● **AIM OF THE EXERCISE**
Below is a listing; transcribe it exactly but without any images.

● **DATA SECTION**
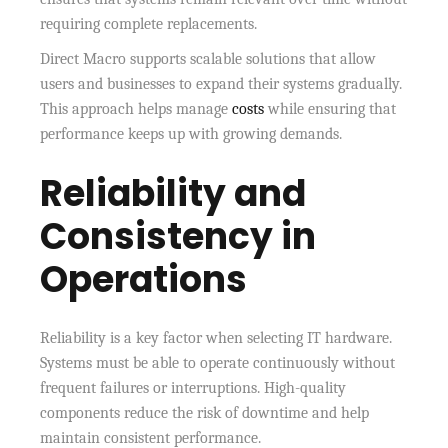
requiring complete replacements.
Direct Macro supports scalable solutions that allow
users and businesses to expand their systems gradually.
This approach helps manage
costs
while ensuring that
performance keeps up with growing demands.
Reliability and
Consistency in
Operations
Reliability is a key factor when selecting IT hardware.
Systems must be able to operate continuously without
frequent failures or interruptions. High-quality
components reduce the risk of downtime and help
maintain consistent performance.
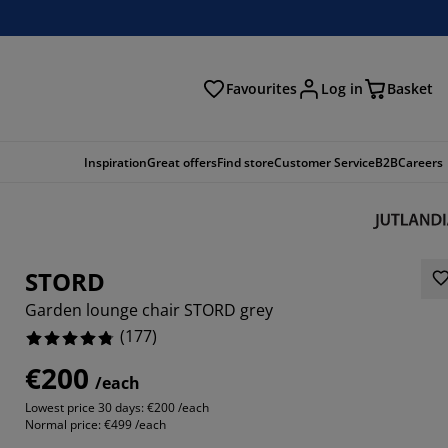
Favourites
Log in
Basket
arch
Inspiration
Great offers
Find store
Customer Service
B2B
Careers
STORD
Garden lounge chair STORD grey
(
177
)
€200
/each
017%
Lowest price 30 days:
€200 /each
Normal price:
€499 /each
373%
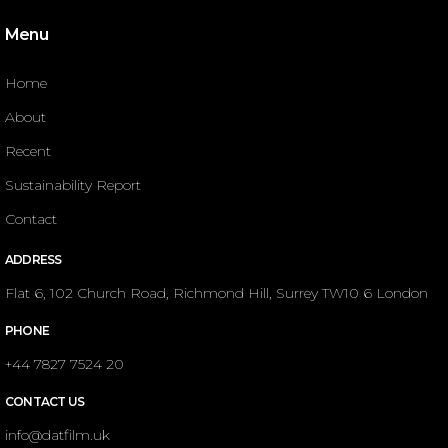
Menu
Home
About
Recent
Sustainability Report
Contact
ADDRESS
Flat 6, 102 Church Road, Richmond Hill, Surrey TW10 6 London
PHONE
+44 7827 7524 20
CONTACT US
info@datfilm.uk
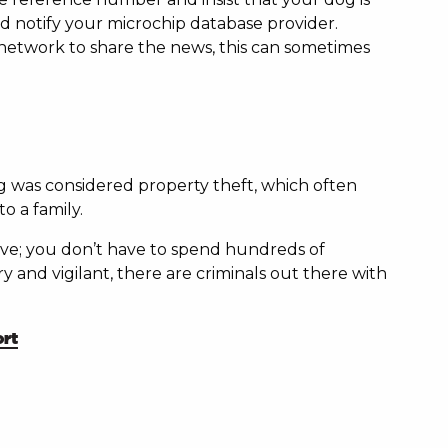
d notify your microchip database provider.
 network to share the news, this can sometimes
dog was considered property theft, which often
o a family.
ctive; you don’t have to spend hundreds of
 and vigilant, there are criminals out there with
rt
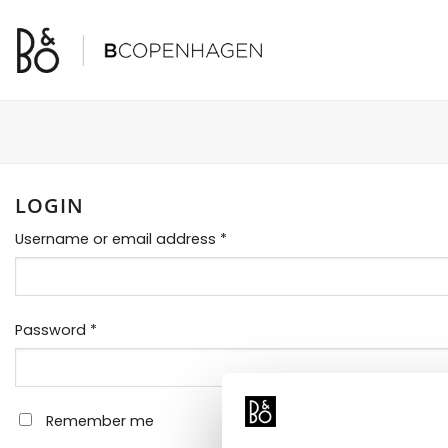
Skip
to
content
LOGIN
Required
Username or email address
*
Required
Password
*
Remember me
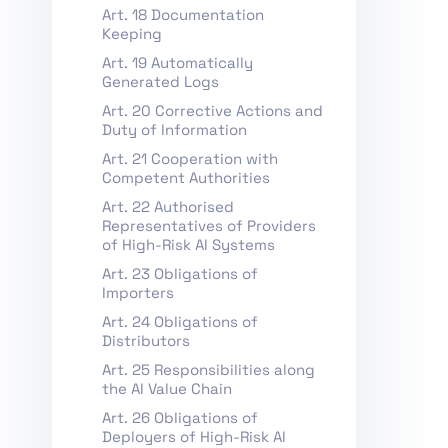
Art. 18 Documentation
Keeping
Art. 19 Automatically
Generated Logs
Art. 20 Corrective Actions and
Duty of Information
Art. 21 Cooperation with
Competent Authorities
Art. 22 Authorised
Representatives of Providers
of High-Risk AI Systems
Art. 23 Obligations of
Importers
Art. 24 Obligations of
Distributors
Art. 25 Responsibilities along
the AI Value Chain
Art. 26 Obligations of
Deployers of High-Risk AI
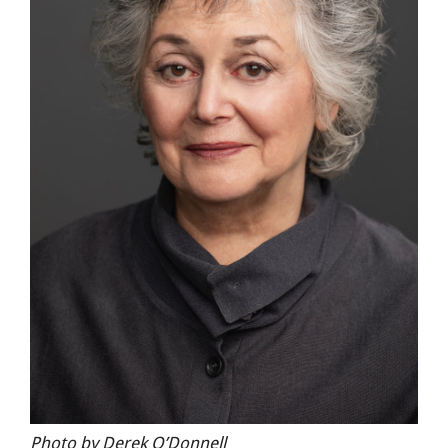
Photo by Derek O’Donnell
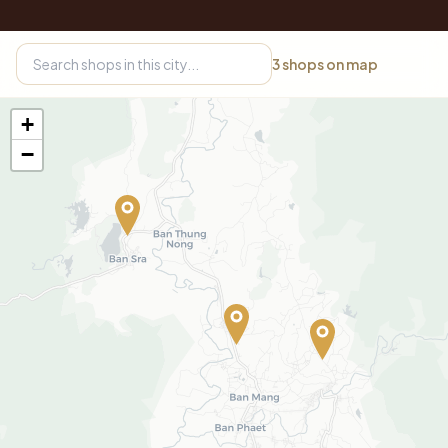
3
shops on map
+
−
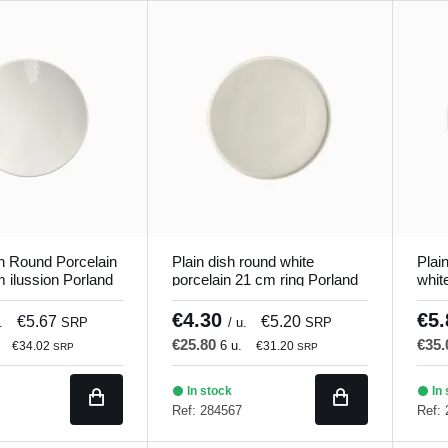
h Round Porcelain
Plain dish round white
Plai
 ilussion Porland
porcelain 21 cm ring Porland
whit
€4.30
€5
€5.67
€5.20
.
SRP
/ u.
SRP
€25.80
€35
6 u.
€34.02
€31.20
SRP
SRP
In stock
In 
Ref: 284567
Ref:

● **RESPONSE AREA**
requiring complete replacements.
Direct Macro supports scalable solutions that allow
users and businesses to expand their systems gradually.
This approach helps manage
costs
while ensuring that
performance keeps up with growing demands.
Reliability and
Consistency in
Operations
Reliability is a key factor when selecting IT hardware.
Systems must be able to operate continuously without
frequent failures or interruptions. High-quality
components reduce the risk of downtime and help
maintain consistent performance.
Favourites
Log in
Basket
arch
Inspiration
Great offers
Find store
Customer Service
B2B
Careers
STORD
Garden lounge chair STORD grey
(
177
)
€200
/each
017%
Lowest price 30 days:
€200 /each
Normal price:
€499 /each
373%
Menu
Home
About
Recent
Sustainability Report
Contact
ADDRESS
Flat 6, 102 Church Road, Richmond Hill, Surrey TW10 6 London
PHONE
+44 7827 7524 20
CONTACT US
info@datfilm.uk
d notify your microchip database provider.
 network to share the news, this can sometimes
dog was considered property theft, which often
o a family.
ctive; you don’t have to spend hundreds of
 and vigilant, there are criminals out there with
rt
Skip
to
content
LOGIN
Required
Username or email address
*
Required
Password
*
Remember me
Art. 18 Documentation
Keeping
Art. 19 Automatically
Generated Logs
Art. 20 Corrective Actions and
Duty of Information
Art. 21 Cooperation with
Competent Authorities
Art. 22 Authorised
Representatives of Providers
of High-Risk AI Systems
Art. 23 Obligations of
Importers
Art. 24 Obligations of
Distributors
Art. 25 Responsibilities along
the AI Value Chain
Art. 26 Obligations of
Deployers of High-Risk AI
Photo by Derek O’Donnell
3
shops on map
+
−
h Round Porcelain
Plain dish round white
Plai
 ilussion Porland
porcelain 21 cm ring Porland
whit
€4.30
€5
€5.67
€5.20
.
SRP
/ u.
SRP
€25.80
€35
6 u.
€34.02
€31.20
SRP
SRP
In stock
In 
Ref: 284567
Ref:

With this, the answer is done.